Flannery O'Connor's Georgia
The American south has produced more than its fair share of outstanding writers, and no-one did Southern Gothic better than Flannery O'Connor. Novels like Wise Blood (memorably filmed by John Huston) and short story collections such as A Good Man is Hard to Find, are strange, haunting, powerful and unique. You can see the author's childhood home in Savannah (http://www.flanneryoconnorhome.org) and the home where she was living when she sadly died at the age of 39 from the disease lupus in Milledgeville, Georgia (http://andalusiafarm.org/).
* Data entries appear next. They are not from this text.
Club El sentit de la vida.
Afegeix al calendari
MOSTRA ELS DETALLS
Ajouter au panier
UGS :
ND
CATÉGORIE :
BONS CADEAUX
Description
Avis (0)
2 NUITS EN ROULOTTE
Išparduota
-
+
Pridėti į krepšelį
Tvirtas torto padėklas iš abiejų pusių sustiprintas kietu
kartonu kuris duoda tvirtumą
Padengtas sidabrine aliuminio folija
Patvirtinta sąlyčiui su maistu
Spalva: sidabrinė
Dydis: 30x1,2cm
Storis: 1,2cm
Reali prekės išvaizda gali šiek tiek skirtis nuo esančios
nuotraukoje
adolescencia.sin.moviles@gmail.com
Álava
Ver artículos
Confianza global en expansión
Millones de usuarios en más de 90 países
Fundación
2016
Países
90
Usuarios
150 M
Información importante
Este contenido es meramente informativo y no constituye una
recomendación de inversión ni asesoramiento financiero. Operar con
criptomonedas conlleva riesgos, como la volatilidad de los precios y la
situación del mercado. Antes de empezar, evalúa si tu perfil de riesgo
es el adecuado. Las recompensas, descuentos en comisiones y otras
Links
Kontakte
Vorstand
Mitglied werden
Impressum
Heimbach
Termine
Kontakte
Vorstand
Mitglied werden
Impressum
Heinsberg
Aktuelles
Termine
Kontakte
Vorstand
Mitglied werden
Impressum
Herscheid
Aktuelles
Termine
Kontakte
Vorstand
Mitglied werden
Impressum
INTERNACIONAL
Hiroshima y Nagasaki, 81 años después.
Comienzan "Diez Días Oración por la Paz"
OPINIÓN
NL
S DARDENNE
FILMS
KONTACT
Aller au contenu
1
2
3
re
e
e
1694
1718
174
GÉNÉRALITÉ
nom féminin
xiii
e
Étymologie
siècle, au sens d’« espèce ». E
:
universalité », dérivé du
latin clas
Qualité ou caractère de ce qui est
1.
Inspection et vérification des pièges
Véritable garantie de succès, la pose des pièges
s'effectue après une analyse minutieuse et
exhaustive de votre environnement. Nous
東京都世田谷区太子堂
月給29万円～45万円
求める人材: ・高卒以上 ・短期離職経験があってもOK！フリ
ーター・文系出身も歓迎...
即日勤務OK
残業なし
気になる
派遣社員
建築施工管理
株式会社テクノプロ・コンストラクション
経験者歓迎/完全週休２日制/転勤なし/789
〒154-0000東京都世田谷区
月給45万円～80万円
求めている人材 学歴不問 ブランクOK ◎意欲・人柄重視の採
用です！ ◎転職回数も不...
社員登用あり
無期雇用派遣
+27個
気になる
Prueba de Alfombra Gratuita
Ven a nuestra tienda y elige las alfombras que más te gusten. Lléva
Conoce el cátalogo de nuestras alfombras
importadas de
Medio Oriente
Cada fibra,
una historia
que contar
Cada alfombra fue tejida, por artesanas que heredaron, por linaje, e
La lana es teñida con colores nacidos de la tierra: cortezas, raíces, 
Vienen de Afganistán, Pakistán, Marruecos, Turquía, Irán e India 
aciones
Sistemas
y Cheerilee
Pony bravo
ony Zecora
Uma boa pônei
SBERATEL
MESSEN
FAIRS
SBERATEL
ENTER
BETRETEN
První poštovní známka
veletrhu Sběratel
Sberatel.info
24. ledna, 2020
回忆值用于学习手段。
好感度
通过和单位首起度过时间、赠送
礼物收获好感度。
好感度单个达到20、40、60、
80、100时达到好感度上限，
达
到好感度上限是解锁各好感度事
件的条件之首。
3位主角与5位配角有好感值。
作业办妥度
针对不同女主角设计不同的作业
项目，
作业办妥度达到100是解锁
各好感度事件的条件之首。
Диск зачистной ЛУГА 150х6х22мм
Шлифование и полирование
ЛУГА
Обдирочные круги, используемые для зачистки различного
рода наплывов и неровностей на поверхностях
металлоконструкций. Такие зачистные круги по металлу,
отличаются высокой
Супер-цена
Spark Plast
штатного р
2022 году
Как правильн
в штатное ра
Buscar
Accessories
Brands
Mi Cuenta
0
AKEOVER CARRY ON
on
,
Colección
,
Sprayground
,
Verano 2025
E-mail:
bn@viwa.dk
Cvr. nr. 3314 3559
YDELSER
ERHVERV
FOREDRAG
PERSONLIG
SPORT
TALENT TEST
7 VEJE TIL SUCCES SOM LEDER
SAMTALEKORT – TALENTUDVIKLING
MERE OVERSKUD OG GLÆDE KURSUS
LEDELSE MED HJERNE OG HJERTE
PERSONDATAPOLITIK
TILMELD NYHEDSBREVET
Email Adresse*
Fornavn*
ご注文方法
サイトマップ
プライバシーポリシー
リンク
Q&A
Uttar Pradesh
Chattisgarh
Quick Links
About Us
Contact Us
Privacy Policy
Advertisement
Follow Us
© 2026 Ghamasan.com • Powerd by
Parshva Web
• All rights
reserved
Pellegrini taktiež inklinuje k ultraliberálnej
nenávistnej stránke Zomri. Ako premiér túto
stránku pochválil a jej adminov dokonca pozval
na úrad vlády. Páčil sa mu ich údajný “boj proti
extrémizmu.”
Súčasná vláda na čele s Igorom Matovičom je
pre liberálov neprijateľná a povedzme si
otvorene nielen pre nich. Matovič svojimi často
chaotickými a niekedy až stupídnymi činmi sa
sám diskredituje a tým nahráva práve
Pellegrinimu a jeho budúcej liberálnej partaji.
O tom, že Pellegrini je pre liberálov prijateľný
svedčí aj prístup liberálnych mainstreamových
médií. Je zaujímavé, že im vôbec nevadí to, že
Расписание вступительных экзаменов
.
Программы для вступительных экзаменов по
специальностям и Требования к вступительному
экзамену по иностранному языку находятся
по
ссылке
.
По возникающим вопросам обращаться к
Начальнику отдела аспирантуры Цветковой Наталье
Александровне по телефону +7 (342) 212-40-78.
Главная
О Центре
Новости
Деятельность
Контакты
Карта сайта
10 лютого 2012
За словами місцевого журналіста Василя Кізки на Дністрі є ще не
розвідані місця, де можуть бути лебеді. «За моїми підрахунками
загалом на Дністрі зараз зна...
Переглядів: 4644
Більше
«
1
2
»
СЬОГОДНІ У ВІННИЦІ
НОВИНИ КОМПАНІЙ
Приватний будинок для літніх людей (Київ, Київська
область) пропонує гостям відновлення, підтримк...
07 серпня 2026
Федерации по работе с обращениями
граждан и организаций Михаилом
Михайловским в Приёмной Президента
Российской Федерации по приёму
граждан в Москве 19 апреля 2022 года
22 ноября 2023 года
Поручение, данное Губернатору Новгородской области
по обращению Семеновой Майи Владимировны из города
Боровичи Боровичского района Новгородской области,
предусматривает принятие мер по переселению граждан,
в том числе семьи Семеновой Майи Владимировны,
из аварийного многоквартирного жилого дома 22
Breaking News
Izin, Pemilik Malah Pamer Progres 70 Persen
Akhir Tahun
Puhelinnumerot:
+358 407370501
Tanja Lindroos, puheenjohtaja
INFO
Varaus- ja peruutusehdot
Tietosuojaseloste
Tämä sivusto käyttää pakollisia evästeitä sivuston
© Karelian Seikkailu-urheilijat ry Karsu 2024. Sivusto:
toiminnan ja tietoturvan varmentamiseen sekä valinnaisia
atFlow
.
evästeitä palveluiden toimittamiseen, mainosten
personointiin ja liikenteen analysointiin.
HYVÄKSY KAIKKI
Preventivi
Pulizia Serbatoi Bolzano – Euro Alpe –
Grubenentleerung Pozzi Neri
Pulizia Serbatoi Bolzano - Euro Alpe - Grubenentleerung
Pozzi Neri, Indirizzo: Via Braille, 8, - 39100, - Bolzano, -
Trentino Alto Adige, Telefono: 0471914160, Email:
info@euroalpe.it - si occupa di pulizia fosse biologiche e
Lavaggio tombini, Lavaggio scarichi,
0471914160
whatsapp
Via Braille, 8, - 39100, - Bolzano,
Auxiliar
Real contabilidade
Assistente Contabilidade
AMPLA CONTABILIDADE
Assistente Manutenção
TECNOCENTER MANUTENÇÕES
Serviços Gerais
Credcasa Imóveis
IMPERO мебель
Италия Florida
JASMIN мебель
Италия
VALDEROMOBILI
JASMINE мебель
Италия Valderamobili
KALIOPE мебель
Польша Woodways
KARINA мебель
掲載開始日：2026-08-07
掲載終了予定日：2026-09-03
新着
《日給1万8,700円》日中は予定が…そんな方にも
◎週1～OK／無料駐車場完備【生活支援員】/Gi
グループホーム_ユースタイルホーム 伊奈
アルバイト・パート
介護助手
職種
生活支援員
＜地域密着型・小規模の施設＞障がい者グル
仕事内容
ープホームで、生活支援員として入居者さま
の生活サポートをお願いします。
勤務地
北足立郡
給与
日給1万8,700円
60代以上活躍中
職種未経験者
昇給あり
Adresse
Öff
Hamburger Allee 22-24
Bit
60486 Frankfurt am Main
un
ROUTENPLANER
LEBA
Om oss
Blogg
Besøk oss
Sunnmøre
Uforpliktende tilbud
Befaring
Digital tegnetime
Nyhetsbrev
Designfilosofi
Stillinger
How to Visit: A Georgia and South Carolina tour with Archers visits Savannah:
Further Reading: Flannery: A Life of Flannery O'Connor by Brad Gooch (Little, Brown).
Harper Lee's Monroeville
Harper Lee's novel about racism in the south, To Kill a Mockingbird, won the Pulitzer Prize and she used her home town, Monroeville, as the basis for the fictional setting. You can visit the charming but tiny town and see the Old Monroe County Courthouse, where Harper Lee's father practiced as a lawyer, and if you're there in May you can see the annual performance of a dramatised version of the novel. Lee's childhood friend Truman Capote appears in fictionalised form in her novel, and a plaque (above) marks the house where he lived for a time in Monroeville.
How to Visit: Take a fly-drive holiday in Alabama with Key to America:
Further Reading:Mockingbird: A Portrait of Harper Lee by Charles J. Shields (Owl Books).